Copy out each line of the data that includes the string "Mendelssohn".

%%

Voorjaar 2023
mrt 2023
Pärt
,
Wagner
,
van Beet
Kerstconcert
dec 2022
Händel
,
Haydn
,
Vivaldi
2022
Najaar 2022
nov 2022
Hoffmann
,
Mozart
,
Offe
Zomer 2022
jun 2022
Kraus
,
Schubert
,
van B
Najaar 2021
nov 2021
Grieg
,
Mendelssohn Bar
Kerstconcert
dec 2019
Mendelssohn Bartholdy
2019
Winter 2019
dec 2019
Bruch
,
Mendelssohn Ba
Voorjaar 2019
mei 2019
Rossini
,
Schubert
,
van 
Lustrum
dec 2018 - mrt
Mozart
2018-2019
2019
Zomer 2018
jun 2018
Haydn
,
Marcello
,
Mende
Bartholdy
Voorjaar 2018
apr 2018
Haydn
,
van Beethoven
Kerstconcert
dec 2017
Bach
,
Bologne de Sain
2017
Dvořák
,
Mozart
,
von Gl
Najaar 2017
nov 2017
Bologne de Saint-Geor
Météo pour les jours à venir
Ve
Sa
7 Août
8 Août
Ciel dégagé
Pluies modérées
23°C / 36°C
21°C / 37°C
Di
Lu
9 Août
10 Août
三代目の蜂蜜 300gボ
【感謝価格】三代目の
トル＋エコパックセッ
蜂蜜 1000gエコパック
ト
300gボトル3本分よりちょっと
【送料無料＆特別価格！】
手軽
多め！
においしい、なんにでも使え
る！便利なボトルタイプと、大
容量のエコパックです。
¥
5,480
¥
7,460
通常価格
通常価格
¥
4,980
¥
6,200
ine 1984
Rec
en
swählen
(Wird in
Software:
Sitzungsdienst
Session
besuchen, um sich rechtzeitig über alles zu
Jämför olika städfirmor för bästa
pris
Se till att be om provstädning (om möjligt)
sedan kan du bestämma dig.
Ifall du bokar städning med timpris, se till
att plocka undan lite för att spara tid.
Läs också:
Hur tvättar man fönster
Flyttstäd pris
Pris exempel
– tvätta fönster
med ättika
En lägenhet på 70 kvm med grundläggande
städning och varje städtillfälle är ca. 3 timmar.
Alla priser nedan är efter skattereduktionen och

%%

■ ANSWER BOX:
Mendelssohn Bar
Mendelssohn Bartholdy
Mendelssohn Ba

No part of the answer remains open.